**BRIEF:** Make an exact copy of all the records that follow, apart from the pictures.

**EXCERPTED RECORDS:**

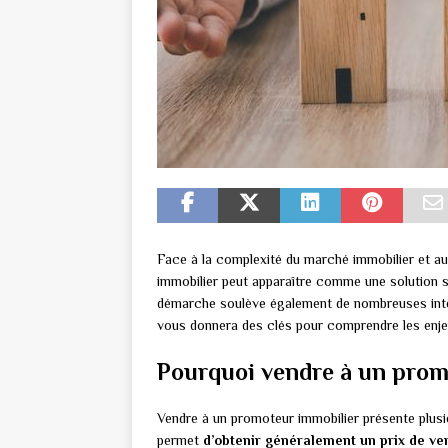
Face à la complexité du marché immobilier et aux
immobilier peut apparaître comme une solution s
démarche soulève également de nombreuses inter
vous donnera des clés pour comprendre les enje
Pourquoi vendre à un prom
Vendre à un promoteur immobilier présente plusie
permet
d’obtenir généralement un prix de ve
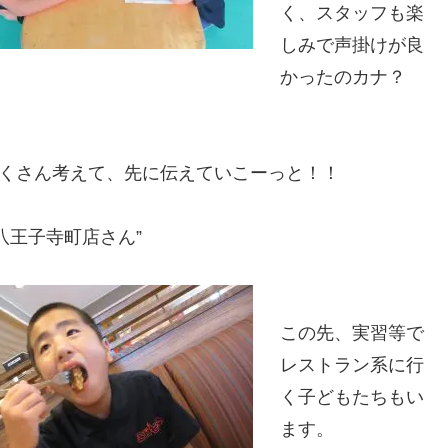
く、スタッフも楽
しみで声掛けが良
かったのカナ？
たくさん考えて、先に伝えていこーっと！！
八王子寺町店さん”
この先、実習等で
レストラン系に行
く子どもたちもい
ます。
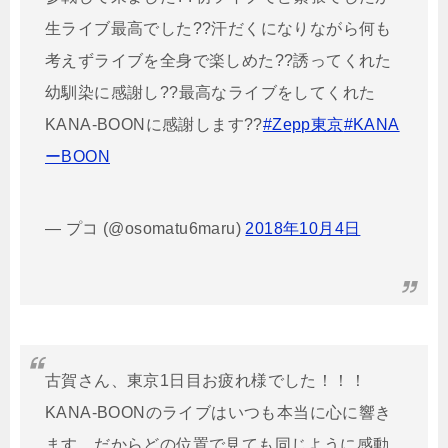
生ライブ最高でした??汗だくになりながら何も
考えずライブを全身で楽しめた??誘ってくれた
幼馴染に感謝し??最高なライブをしてくれた
KANA-BOONに感謝します??
#Zepp東京
#KANA
ーBOON
— プコ (@osomatu6maru)
2018年10月4日
古賀さん、東京1日目お疲れ様でした！！！
KANA-BOONのライブはいつも本当に心に響き
ます。だからどの位置で見ても同じように感動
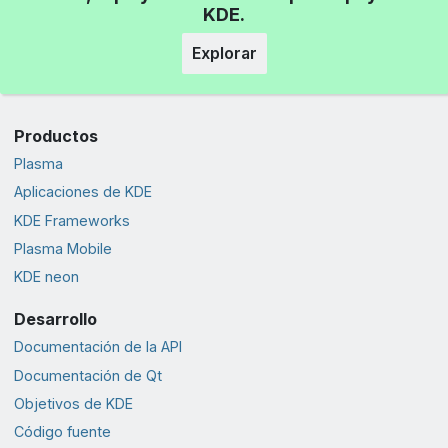
KDE.
Explorar
Productos
Plasma
Aplicaciones de KDE
KDE Frameworks
Plasma Mobile
KDE neon
Desarrollo
Documentación de la API
Documentación de Qt
Objetivos de KDE
Código fuente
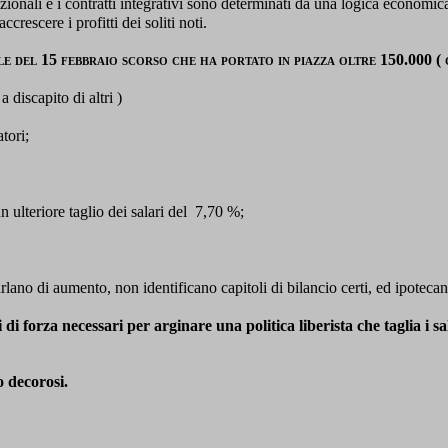
ionali e i contratti integrativi sono determinati da una logica economica
crescere i profitti dei soliti noti.
del 15 febbraio scorso che ha portato in piazza oltre 150.000 ( 
 discapito di altri )
tori;
ulteriore taglio dei salari del
7,70 %;
rlano di aumento, non identificano capitoli di bilancio certi, ed ipotecano
i forza necessari per arginare una politica liberista che taglia i sala
o decorosi.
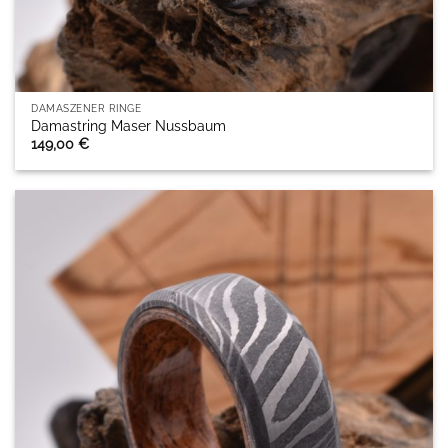
DAMASZENER RINGE
Damastring Maser Nussbaum
149,00
€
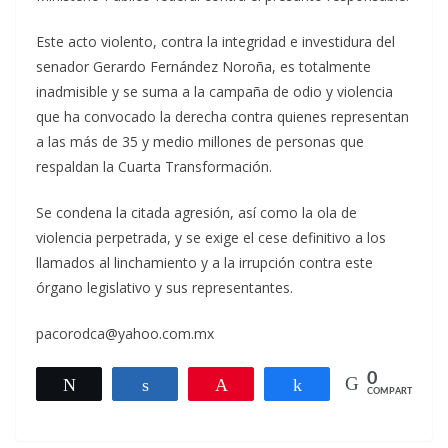
Este acto violento, contra la integridad e investidura del
senador Gerardo Fernández Noroña, es totalmente
inadmisible y se suma a la campaña de odio y violencia
que ha convocado la derecha contra quienes representan
a las más de 35 y medio millones de personas que
respaldan la Cuarta Transformación.
Se condena la citada agresión, así como la ola de
violencia perpetrada, y se exige el cese definitivo a los
llamados al linchamiento y a la irrupción contra este
órgano legislativo y sus representantes.
pacorodca@yahoo.com.mx
0
Twittear
Compartir
Pin
Compartir
COMPARTIR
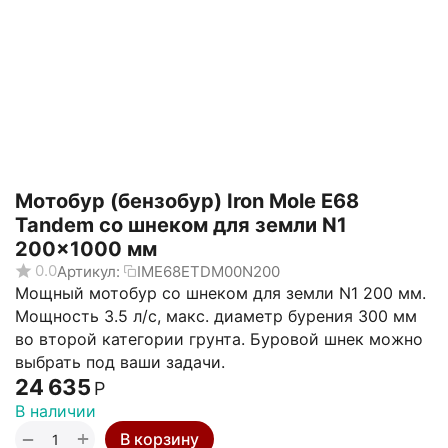
Мотобур (бензобур) Iron Mole E68
Tandem со шнеком для земли N1
200x1000 мм
0.0
Артикул:
IME68ЕТDM00N200
Мощный мотобур со шнеком для земли N1 200 мм.
Мощность 3.5 л/с, макс. диаметр бурения 300 мм
во второй категории грунта. Буровой шнек можно
выбрать под ваши задачи.
24 635
Р
В наличии
+
−
В корзину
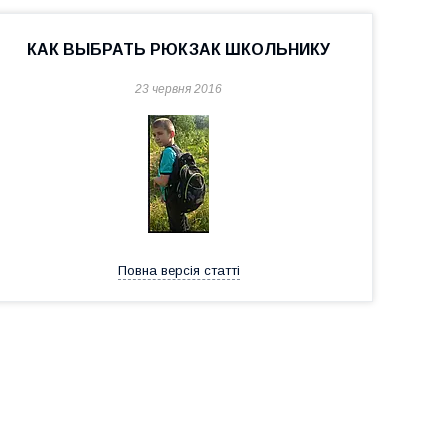
КАК ВЫБРАТЬ РЮКЗАК ШКОЛЬНИКУ
23 червня 2016
Повна версія статті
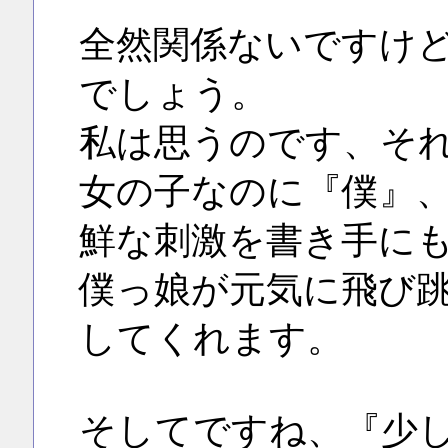
全然関係ないですけ
でしょう。
私は思うのです、そ
女の子なのに『僕』
鮮な刺激を書き手に
僕っ娘が元気に飛び
してくれます。
そしてですね、『少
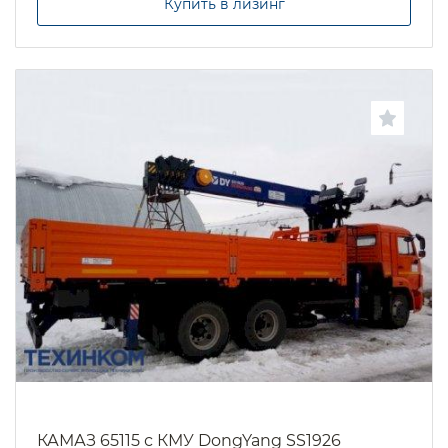
Купить в лизинг
КАМАЗ 65115 с КМУ DongYang SS1926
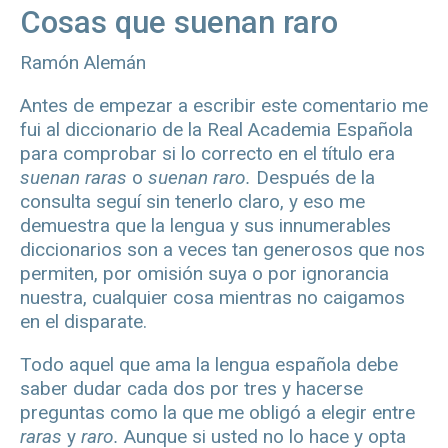
Cosas que suenan raro
Ramón Alemán
Antes de empezar a escribir este comentario me
fui al diccionario de la Real Academia Española
para comprobar si lo correcto en el título era
suenan raras
o
suenan raro.
Después de la
consulta seguí sin tenerlo claro, y eso me
demuestra que la lengua y sus innumerables
diccionarios son a veces tan generosos que nos
permiten, por omisión suya o por ignorancia
nuestra, cualquier cosa mientras no caigamos
en el disparate.
Todo aquel que ama la lengua española debe
saber dudar cada dos por tres y hacerse
preguntas como la que me obligó a elegir entre
raras
y
raro.
Aunque si usted no lo hace y opta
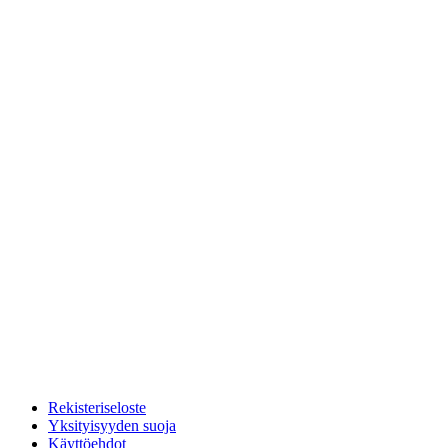
Rekisteriseloste
Yksityisyyden suoja
Käyttöehdot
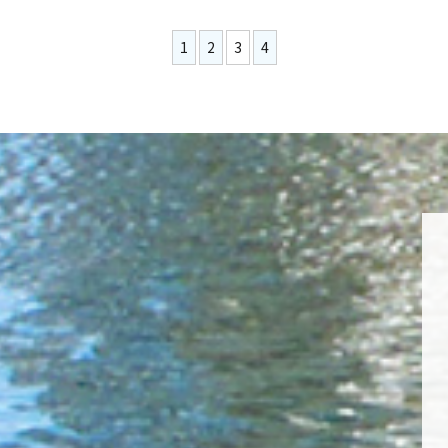
1
2
3
4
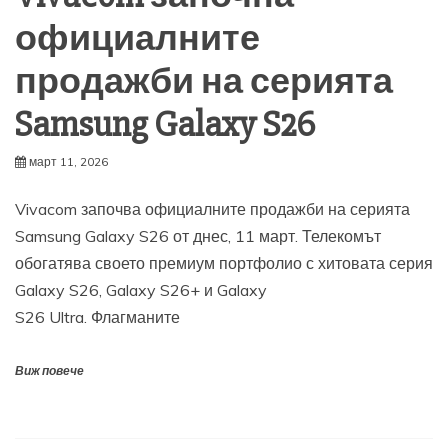
официалните
продажби на серията
Samsung Galaxy S26
март 11, 2026
Vivacom започва официалните продажби на серията
Samsung Galaxy S26 от днес, 11 март. Телекомът
обогатява своето премиум портфолио с хитовата серия
Galaxy S26, Galaxy S26+ и Galaxy
S26 Ultra. Флагманите
Виж повече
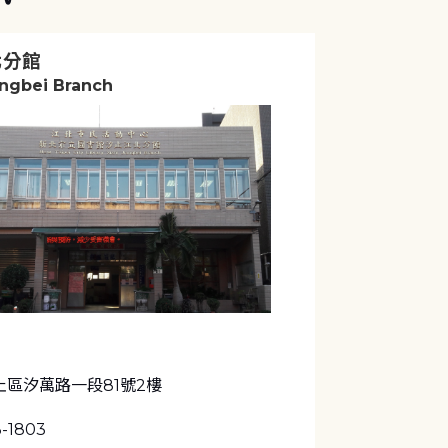
北分館
angbei Branch
止區汐萬路一段81號2樓
3-1803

**SOLUTION TO THIS PROBLEM:**
Face à la complexité du marché immobilier et aux
immobilier peut apparaître comme une solution s
démarche soulève également de nombreuses inter
vous donnera des clés pour comprendre les enje
Pourquoi vendre à un prom
Vendre à un promoteur immobilier présente plusie
permet
d’obtenir généralement un prix de ve
く、スタッフも楽
しみで声掛けが良
かったのカナ？
たくさん考えて、先に伝えていこーっと！！
八王子寺町店さん”
この先、実習等で
レストラン系に行
く子どもたちもい
ます。
生ライブ最高でした??汗だくになりながら何も
考えずライブを全身で楽しめた??誘ってくれた
幼馴染に感謝し??最高なライブをしてくれた
KANA-BOONに感謝します??
#Zepp東京
#KANA
ーBOON
— プコ (@osomatu6maru)
2018年10月4日
古賀さん、東京1日目お疲れ様でした！！！
KANA-BOONのライブはいつも本当に心に響き
ます。だからどの位置で見ても同じように感動
KDE.
Explorar
Productos
Plasma
Aplicaciones de KDE
KDE Frameworks
Plasma Mobile
KDE neon
Desarrollo
Documentación de la API
Documentación de Qt
Objetivos de KDE
Código fuente
ionali e i contratti integrativi sono determinati da una logica economica
crescere i profitti dei soliti noti.
del 15 febbraio scorso che ha portato in piazza oltre 150.000 ( 
 discapito di altri )
tori;
ulteriore taglio dei salari del
7,70 %;
rlano di aumento, non identificano capitoli di bilancio certi, ed ipotecano
i forza necessari per arginare una politica liberista che taglia i sala
o decorosi.
DAMASZENER RINGE
Damastring Maser Nussbaum
149,00
€
Este acto violento, contra la integridad e investidura del
senador Gerardo Fernández Noroña, es totalmente
inadmisible y se suma a la campaña de odio y violencia
que ha convocado la derecha contra quienes representan
a las más de 35 y medio millones de personas que
respaldan la Cuarta Transformación.
Se condena la citada agresión, así como la ola de
violencia perpetrada, y se exige el cese definitivo a los
llamados al linchamiento y a la irrupción contra este
órgano legislativo y sus representantes.
pacorodca@yahoo.com.mx
0
Twittear
Compartir
Pin
Compartir
COMPARTIR
Мотобур (бензобур) Iron Mole E68
Tandem со шнеком для земли N1
200x1000 мм
0.0
Артикул:
IME68ЕТDM00N200
Мощный мотобур со шнеком для земли N1 200 мм.
Мощность 3.5 л/с, макс. диаметр бурения 300 мм
во второй категории грунта. Буровой шнек можно
выбрать под ваши задачи.
24 635
Р
В наличии
+
−
В корзину
КАК ВЫБРАТЬ РЮКЗАК ШКОЛЬНИКУ
23 червня 2016
Повна версія статті
全然関係ないですけ
でしょう。
私は思うのです、そ
女の子なのに『僕』
鮮な刺激を書き手に
僕っ娘が元気に飛び
してくれます。
そしてですね、『少
Купить в лизинг
КАМАЗ 65115 с КМУ DongYang SS1926
Cosas que suenan raro
Ramón Alemán
Antes de empezar a escribir este comentario me
fui al diccionario de la Real Academia Española
para comprobar si lo correcto en el título era
suenan raras
o
suenan raro.
Después de la
consulta seguí sin tenerlo claro, y eso me
demuestra que la lengua y sus innumerables
diccionarios son a veces tan generosos que nos
permiten, por omisión suya o por ignorancia
nuestra, cualquier cosa mientras no caigamos
en el disparate.
Todo aquel que ama la lengua española debe
saber dudar cada dos por tres y hacerse
preguntas como la que me obligó a elegir entre
raras
y
raro.
Aunque si usted no lo hace y opta
Rekisteriseloste
Yksityisyyden suoja
Käyttöehdot
1
2
3
4
официалните
продажби на серията
Samsung Galaxy S26
март 11, 2026
Vivacom започва официалните продажби на серията
Samsung Galaxy S26 от днес, 11 март. Телекомът
обогатява своето премиум портфолио с хитовата серия
Galaxy S26, Galaxy S26+ и Galaxy
S26 Ultra. Флагманите
Виж повече
北分館
angbei Branch
止區汐萬路一段81號2樓
3-1803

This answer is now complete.